井川ヒロトのブログ

志について探求を続ける 井川 ヒロト が、ニュース・社会・政治・教育・作品(映画、演劇、インプロ、音楽、本、DVD、TV番組・ラジオ)などについて思った事を綴ります。※記事の内容は執筆者個人の見解であり、所属団体の公式見解ではありません。

祝婚歌(吉野 弘さん)

祝婚歌

(2010-04-04はてなブログ掲載記事を加筆修正。

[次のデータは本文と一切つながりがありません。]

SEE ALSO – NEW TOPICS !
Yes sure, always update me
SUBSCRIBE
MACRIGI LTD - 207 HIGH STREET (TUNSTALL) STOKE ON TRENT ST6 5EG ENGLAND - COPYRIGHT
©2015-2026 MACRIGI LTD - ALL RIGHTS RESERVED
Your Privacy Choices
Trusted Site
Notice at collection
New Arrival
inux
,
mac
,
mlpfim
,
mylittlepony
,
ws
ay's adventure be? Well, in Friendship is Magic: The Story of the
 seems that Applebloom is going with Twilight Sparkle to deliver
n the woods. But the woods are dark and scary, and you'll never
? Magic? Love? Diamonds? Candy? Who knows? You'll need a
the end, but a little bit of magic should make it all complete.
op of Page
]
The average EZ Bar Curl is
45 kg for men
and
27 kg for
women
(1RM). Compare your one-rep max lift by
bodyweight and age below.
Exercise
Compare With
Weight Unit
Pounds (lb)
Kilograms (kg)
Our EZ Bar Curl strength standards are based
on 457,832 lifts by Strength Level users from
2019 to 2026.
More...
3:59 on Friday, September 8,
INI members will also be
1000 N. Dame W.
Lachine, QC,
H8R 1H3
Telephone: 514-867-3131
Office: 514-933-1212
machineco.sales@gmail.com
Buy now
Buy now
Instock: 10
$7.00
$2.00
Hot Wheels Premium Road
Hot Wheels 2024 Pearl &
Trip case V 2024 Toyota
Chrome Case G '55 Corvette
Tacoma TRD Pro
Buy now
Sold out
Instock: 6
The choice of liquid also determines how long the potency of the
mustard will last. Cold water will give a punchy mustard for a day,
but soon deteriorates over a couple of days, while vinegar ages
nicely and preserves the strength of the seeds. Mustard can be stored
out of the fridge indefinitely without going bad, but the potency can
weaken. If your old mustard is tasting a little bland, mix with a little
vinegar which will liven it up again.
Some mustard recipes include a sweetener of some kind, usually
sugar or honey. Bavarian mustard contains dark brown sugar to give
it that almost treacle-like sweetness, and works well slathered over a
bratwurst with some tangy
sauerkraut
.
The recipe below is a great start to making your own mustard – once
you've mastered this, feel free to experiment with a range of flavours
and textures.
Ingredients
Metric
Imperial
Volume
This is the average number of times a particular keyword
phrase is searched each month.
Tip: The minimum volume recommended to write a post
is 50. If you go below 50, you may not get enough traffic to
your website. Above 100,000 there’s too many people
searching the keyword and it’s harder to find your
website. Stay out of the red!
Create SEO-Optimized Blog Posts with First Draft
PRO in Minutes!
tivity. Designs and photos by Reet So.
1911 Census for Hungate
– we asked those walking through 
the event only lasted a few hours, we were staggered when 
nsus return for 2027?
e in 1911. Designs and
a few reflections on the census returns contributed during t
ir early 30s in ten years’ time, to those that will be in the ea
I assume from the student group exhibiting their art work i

)

小学校からの友人の結婚式で、その友人の小学校時代の担任の先生が朗読してくれて知った、吉野 弘さんの「祝婚歌」を紹介したい。

とっても感動したから。

祝婚歌』 吉野 弘

二人が睦まじくいるためには

愚かでいるほうがいい

立派すぎないほうがいい

立派すぎることは

長持ちしないことだと気付いているほうがいい

完璧をめざさないほうがいい

完璧なんて不自然なことだと

うそぶいているほうがいい

二人のうちどちらかが

ふざけているほうがいい

ずっこけているほうがいい

互いに非難することがあっても

非難できる資格が自分にあったかどうか

あとで疑わしくなるほうがいい

正しいことを言うときは

少しひかえめにするほうがいい

正しいことを言うときは

相手を傷つけやすいものだと

気付いているほうがいい

立派でありたいとか

正しくありたいとかいう

無理な緊張には

色目を使わず

ゆったり ゆたかに

光を浴びているほうがいい

健康で 風に吹かれながら

生きていることのなつかしさに

ふと胸が熱くなる

そんな日があってもいい

そして

なぜ胸が熱くなるのか

黙っていても

二人にはわかるのであってほしい

作者の吉野弘さんは、この歌を民謡と同じものだとおっしゃって、著作権は特に示さないとおっしゃっているそうです。

とても心の広い方だなと、改めて感動しました。